(Provided records)
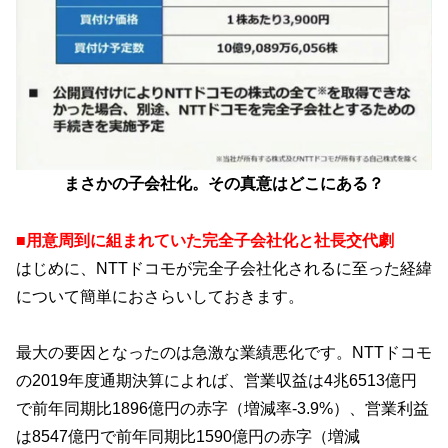
まさかの子会社化。その真意はどこにある？
■用意周到に組まれていた完全子会社化と社長交代劇
はじめに、NTTドコモが完全子会社化されるに至った経緯
について簡単におさらいしておきます。
最大の要因となったのは急激な業績悪化です。NTTドコモ
の2019年度通期決算によれば、営業収益は4兆6513億円
で前年同期比1896億円の赤字（増減率-3.9%）、営業利益
は8547億円で前年同期比1590億円の赤字（増減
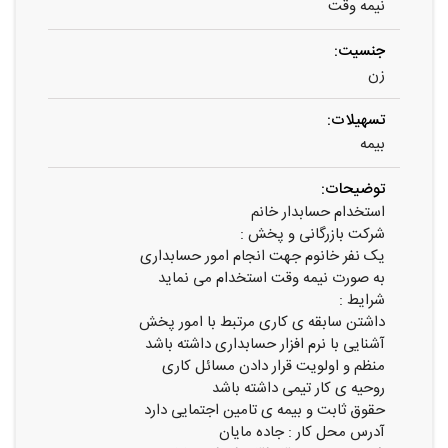
نیمه وقت
جنسیت:
زن
تسهیلات:
بیمه
توضیحات:
استخدام حسابدار خانم
شرکت بازرگانی و پخش :
یک نفر خانوم جهت انجام امور حسابداری
به صورت نیمه وقت استخدام می نماید
شرایط :
داشتن سابقه ی کاری مرتبط با امور پخش
آشنایی با نرم افزار حسابداری داشته باشد
منظم و اولویت قرار دادن مسائل کاری
روحیه ی کار تیمی داشته باشد
حقوق ثابت و بیمه ی تامین اجتمایی دارد
آدرس محل کار : جاده مایان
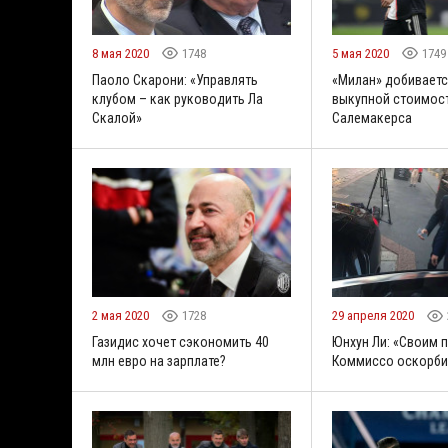
8 мая 2020
1748
5 мая 2020
1749
Паоло Скарони: «Управлять
«Милан» добивает
клубом – как руководить Ла
выкупной стоимос
Скалой»
Салемакерса
2 мая 2020
1728
29 апреля 2020
Газидис хочет сэкономить 40
Юнхун Ли: «Своим
млн евро на зарплате?
Коммиссо оскорби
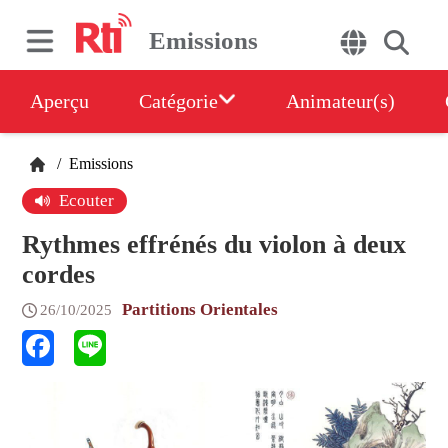
Emissions
Aperçu
Catégorie
Animateur(s)
/
Emissions
Ecouter
Rythmes effrénés du violon à deux
cordes
Partitions Orientales
26/10/2025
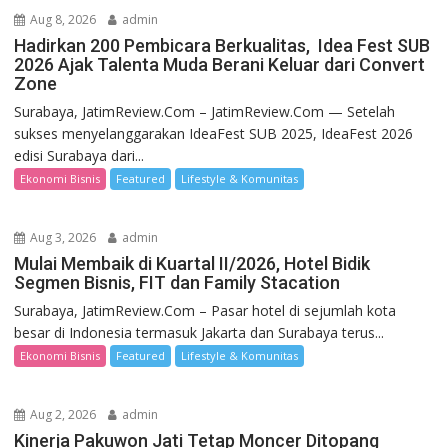
Aug 8, 2026
admin
Hadirkan 200 Pembicara Berkualitas, Idea Fest SUB
2026 Ajak Talenta Muda Berani Keluar dari Convert
Zone
Surabaya, JatimReview.Com – JatimReview.Com — Setelah
sukses menyelanggarakan IdeaFest SUB 2025, IdeaFest 2026
edisi Surabaya dari...
Ekonomi Bisnis
Featured
Lifestyle & Komunitas
Aug 3, 2026
admin
Mulai Membaik di Kuartal II/2026, Hotel Bidik
Segmen Bisnis, FIT dan Family Stacation
Surabaya, JatimReview.Com – Pasar hotel di sejumlah kota
besar di Indonesia termasuk Jakarta dan Surabaya terus...
Ekonomi Bisnis
Featured
Lifestyle & Komunitas
Aug 2, 2026
admin
Kinerja Pakuwon Jati Tetap Moncer Ditopang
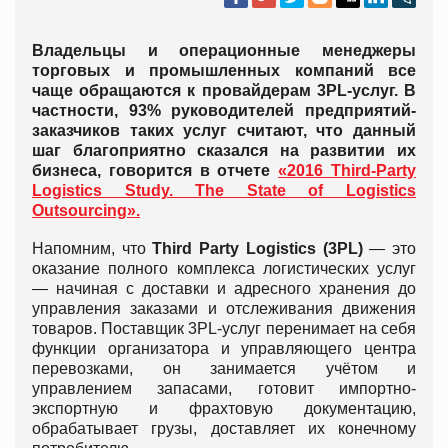
Владельцы и операционные менеджеры
торговых и промышленных компаний все
чаще обращаются к провайдерам 3PL-услуг. В
частности, 93% руководителей предприятий-
заказчиков таких услуг считают, что данный
шаг благоприятно сказался на развитии их
бизнеса, говорится в отчете
«2016 Third-Party
Logistics Study. The State of Logistics
Outsourcing».
Напомним, что
Third Party Logistics (3PL)
— это
оказание полного комплекса логистических услуг
— начиная с доставки и адресного хранения до
управления заказами и отслеживания движения
товаров. Поставщик 3PL-услуг перенимает на себя
функции организатора и управляющего центра
перевозками, он занимается учётом и
управлением запасами, готовит импортно-
экспортную и фрахтовую документацию,
обрабатывает грузы, доставляет их конечному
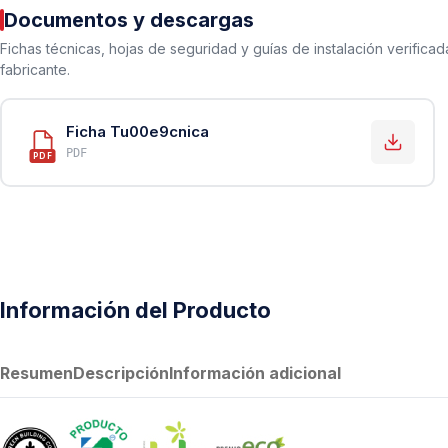
PVC Sanitario
Documentos y descargas
Acero Inoxidable 304
Fichas técnicas, hojas de seguridad y guías de instalación verificad
fabricante.
PE-AL-PE (Agua y Gas)
Conexiones para Gas
Ficha Tu00e9cnica
Conexiones para Poliducto y Ma
PDF
PDF
Polietileno PEAD (Corrugado y Lis
Conexiones Rápidas
Lavaderos
Tanques Hidroneumáticos
Información del Producto
Resumen
Descripción
Información adicional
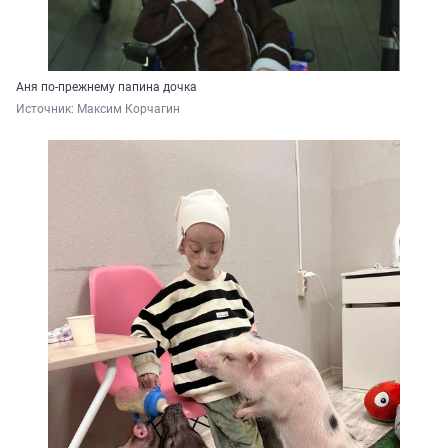
Аня по-прежнему папина дочка
Источник: 
Максим Корчагин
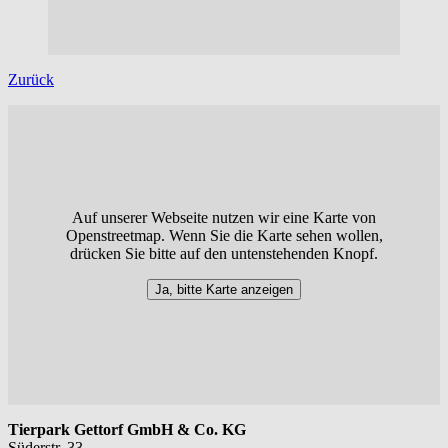
Zurück
Auf unserer Webseite nutzen wir eine Karte von
Openstreetmap. Wenn Sie die Karte sehen wollen,
drücken Sie bitte auf den untenstehenden Knopf.
Ja, bitte Karte anzeigen
Tierpark Gettorf GmbH & Co. KG
Süderstr. 33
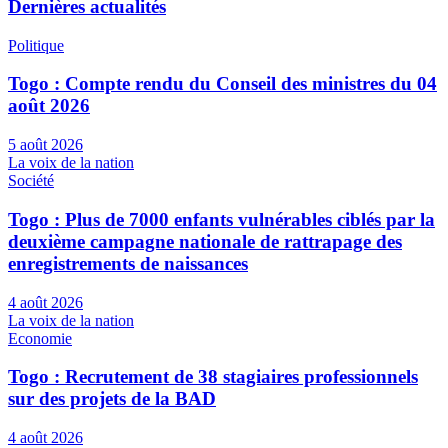
Dernières actualités
Politique
Togo : Compte rendu du Conseil des ministres du 04
août 2026
5 août 2026
La voix de la nation
Société
Togo : Plus de 7000 enfants vulnérables ciblés par la
deuxième campagne nationale de rattrapage des
enregistrements de naissances
4 août 2026
La voix de la nation
Economie
Togo : Recrutement de 38 stagiaires professionnels
sur des projets de la BAD
4 août 2026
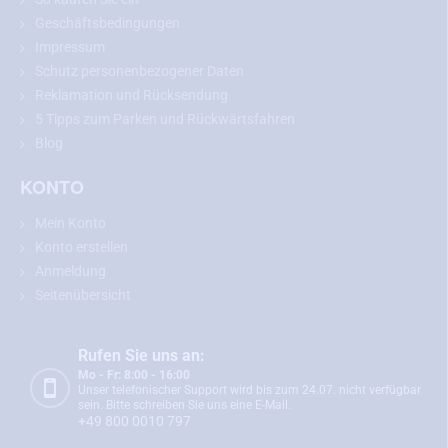
Geschäftsbedingungen
Impressum
Schutz personenbezogener Daten
Reklamation und Rücksendung
5 Tipps zum Parken und Rückwärtsfahren
Empfehlung:
Bitte messen Sie vor dem Kauf die Abmessungen
Blog
Ihrer Nummernschildbeleuchtung und vergleichen Sie diese mit
dem gewählten Modell.
KONTO
Mein Konto
Konto erstellen
Rückfahrkamera für Mercedes-Benz A, C,
Anmeldung
GLA, GLC, ML, SLK und Vito
Seitenübersicht
Die Rückfahrkamera für Mercedes-Benz A, C, GLA, GLC, ML, SLK
und Vito
passt genau an die Stelle Ihrer
Rufen Sie uns an:
Nummernschildbeleuchtung. Der Einbau ist einfach und erfolgt
Mo - Fr: 8:00 - 16:00
ohne mechanische Beschädigung der Fahrzeugkarosserie. Nach
Unser telefonischer Support wird bis zum 24.07. nicht verfügbar
dem Einbau dient die Kamera auch als vollwertige
sein. Bitte schreiben Sie uns eine E-Mail.
+49 800 0010 797
Nummernschildbeleuchtung.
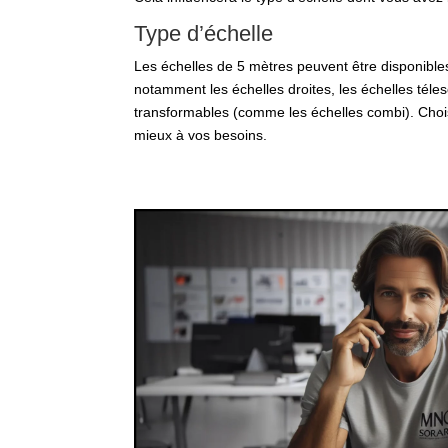
Type d’échelle
Les échelles de 5 mètres peuvent être disponible
notamment les échelles droites, les échelles téles
transformables (comme les échelles combi). Chois
mieux à vos besoins.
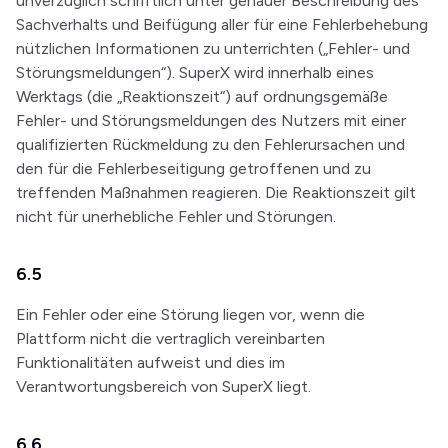
unverzüglich schriftlich unter genauer Beschreibung des
Sachverhalts und Beifügung aller für eine Fehlerbehebung
nützlichen Informationen zu unterrichten („Fehler- und
Störungsmeldungen“). SuperX wird innerhalb eines
Werktags (die „Reaktionszeit“) auf ordnungsgemäße
Fehler- und Störungsmeldungen des Nutzers mit einer
qualifizierten Rückmeldung zu den Fehlerursachen und
den für die Fehlerbeseitigung getroffenen und zu
treffenden Maßnahmen reagieren. Die Reaktionszeit gilt
nicht für unerhebliche Fehler und Störungen.
6.5
Ein Fehler oder eine Störung liegen vor, wenn die
Plattform nicht die vertraglich vereinbarten
Funktionalitäten aufweist und dies im
Verantwortungsbereich von SuperX liegt.
6.6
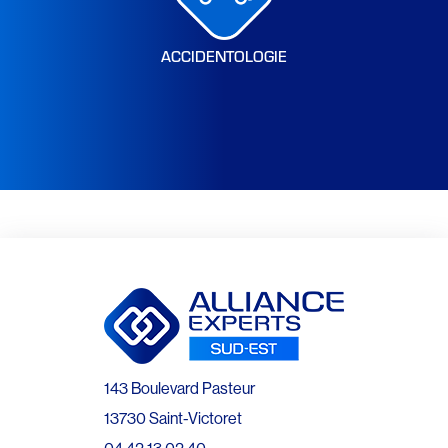
ACCIDENTOLOGIE
143 Boulevard Pasteur
13730 Saint-Victoret
04 42 13 02 40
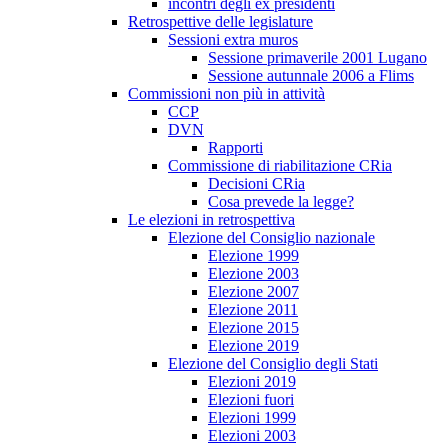
incontri degli ex presidenti
Retrospettive delle legislature
Sessioni extra muros
Sessione primaverile 2001 Lugano
Sessione autunnale 2006 a Flims
Commissioni non più in attività
CCP
DVN
Rapporti
Commissione di riabilitazione CRia
Decisioni CRia
Cosa prevede la legge?
Le elezioni in retrospettiva
Elezione del Consiglio nazionale
Elezione 1999
Elezione 2003
Elezione 2007
Elezione 2011
Elezione 2015
Elezione 2019
Elezione del Consiglio degli Stati
Elezioni 2019
Elezioni fuori
Elezioni 1999
Elezioni 2003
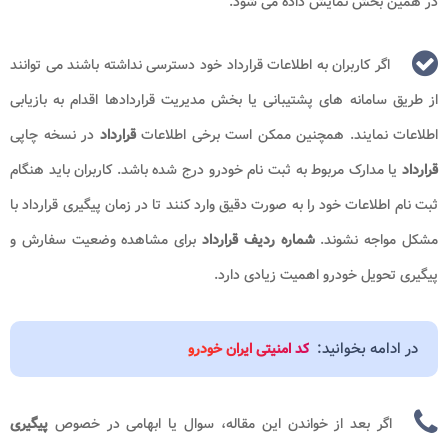
در همین بخش نمایش داده می شود.
اگر کاربران به اطلاعات قرارداد خود دسترسی نداشته باشند می توانند
از طریق سامانه های پشتیبانی یا بخش مدیریت قراردادها اقدام به بازیابی
اطلاعات نمایند. همچنین ممکن است برخی اطلاعات
قرارداد
در نسخه چاپی
قرارداد
یا مدارک مربوط به ثبت نام خودرو درج شده باشد. کاربران باید هنگام
ثبت نام اطلاعات خود را به صورت دقیق وارد کنند تا در زمان پیگیری قرارداد با
مشکل مواجه نشوند.
شماره ردیف قرارداد
برای مشاهده وضعیت سفارش و
پیگیری تحویل خودرو اهمیت زیادی دارد.
در ادامه بخوانید:
کد امنیتی ایران خودرو
اگر بعد از خواندن این مقاله، سوال یا ابهامی در خصوص
پیگیری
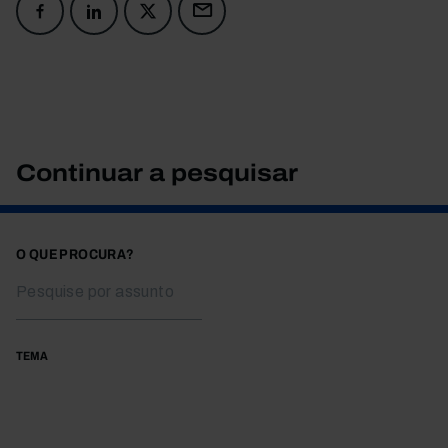
Continuar a pesquisar
O QUE PROCURA?
TEMA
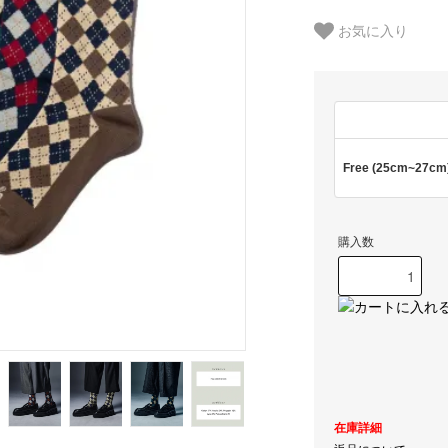
お気に入り
Free (25cm~27cm
購入数
在庫詳細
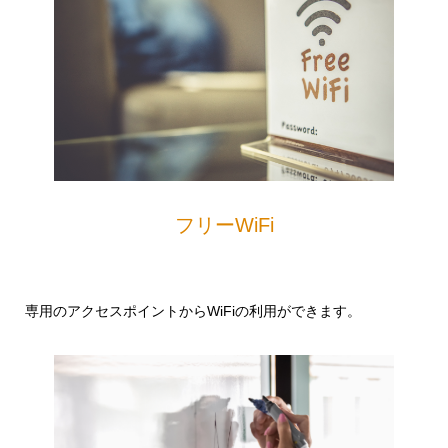
フリーWiFi
専用のアクセスポイントからWiFiの利用ができます。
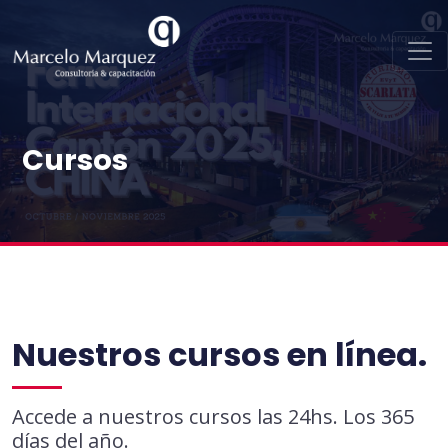
NAVEGACIÓN PRINCIPAL
Cursos
Nuestros cursos en línea.
Accede a nuestros cursos las 24hs. Los 365
días del año.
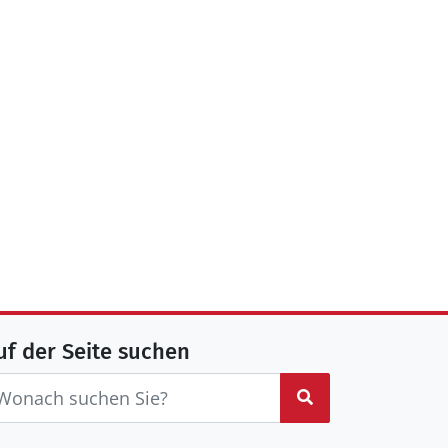
uf der Seite suchen
Suchen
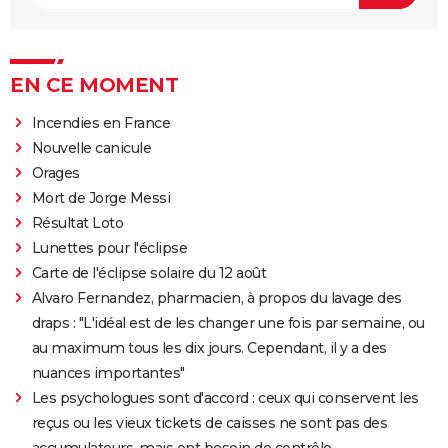
EN CE MOMENT
Incendies en France
Nouvelle canicule
Orages
Mort de Jorge Messi
Résultat Loto
Lunettes pour l'éclipse
Carte de l'éclipse solaire du 12 août
Alvaro Fernandez, pharmacien, à propos du lavage des
draps : "L'idéal est de les changer une fois par semaine, ou
au maximum tous les dix jours. Cependant, il y a des
nuances importantes"
Les psychologues sont d'accord : ceux qui conservent les
reçus ou les vieux tickets de caisses ne sont pas des
accumulateurs, mais ont besoin de contrôle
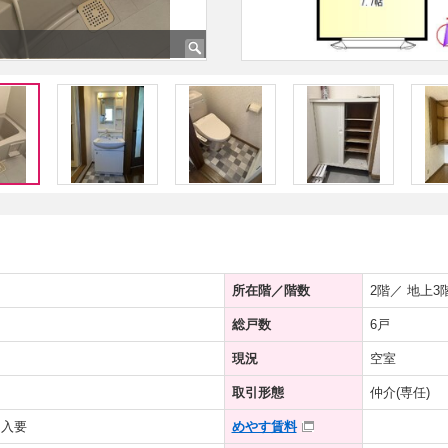
所在階／階数
2階／ 地上3
総戸数
6戸
現況
空室
取引形態
仲介(専任)
加入要
めやす賃料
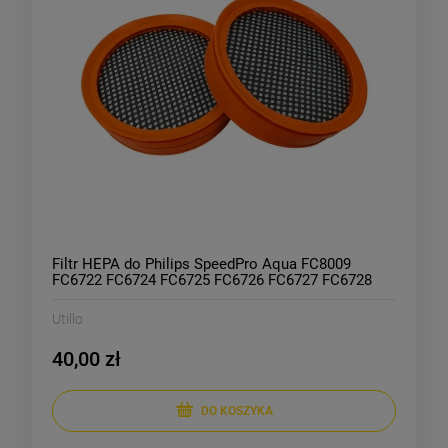
Filtr HEPA do Philips SpeedPro Aqua FC8009
FC6722 FC6724 FC6725 FC6726 FC6727 FC6728
FC6729 2 szt
Utillo
40,00 zł
DO KOSZYKA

(Task to carry out) Print exactly the lines above that run from the one with "treffenden Maßnahmen reagieren." to the one with "کد امنیتی ایران خودرو", both included. No pictures.

(Your response)
treffenden Maßnahmen reagieren. Die Reaktionszeit gilt
nicht für unerhebliche Fehler und Störungen.
6.5
Ein Fehler oder eine Störung liegen vor, wenn die
Plattform nicht die vertraglich vereinbarten
Funktionalitäten aufweist und dies im
Verantwortungsbereich von SuperX liegt.
6.6
ACCIDENTOLOGIE
143 Boulevard Pasteur
13730 Saint-Victoret
04 42 13 02 40
incontri degli ex presidenti
Retrospettive delle legislature
Sessioni extra muros
Sessione primaverile 2001 Lugano
Sessione autunnale 2006 a Flims
Commissioni non più in attività
CCP
DVN
Rapporti
Commissione di riabilitazione CRia
Decisioni CRia
Cosa prevede la legge?
Le elezioni in retrospettiva
Elezione del Consiglio nazionale
Elezione 1999
Elezione 2003
Elezione 2007
Elezione 2011
Elezione 2015
Elezione 2019
Elezione del Consiglio degli Stati
Elezioni 2019
Elezioni fuori
Elezioni 1999
Elezioni 2003
در همین بخش نمایش داده می شود.
اگر کاربران به اطلاعات قرارداد خود دسترسی نداشته باشند می توانند
از طریق سامانه های پشتیبانی یا بخش مدیریت قراردادها اقدام به بازیابی
اطلاعات نمایند. همچنین ممکن است برخی اطلاعات
قرارداد
در نسخه چاپی
قرارداد
یا مدارک مربوط به ثبت نام خودرو درج شده باشد. کاربران باید هنگام
ثبت نام اطلاعات خود را به صورت دقیق وارد کنند تا در زمان پیگیری قرارداد با
مشکل مواجه نشوند.
شماره ردیف قرارداد
برای مشاهده وضعیت سفارش و
پیگیری تحویل خودرو اهمیت زیادی دارد.
در ادامه بخوانید:
کد امنیتی ایران خودرو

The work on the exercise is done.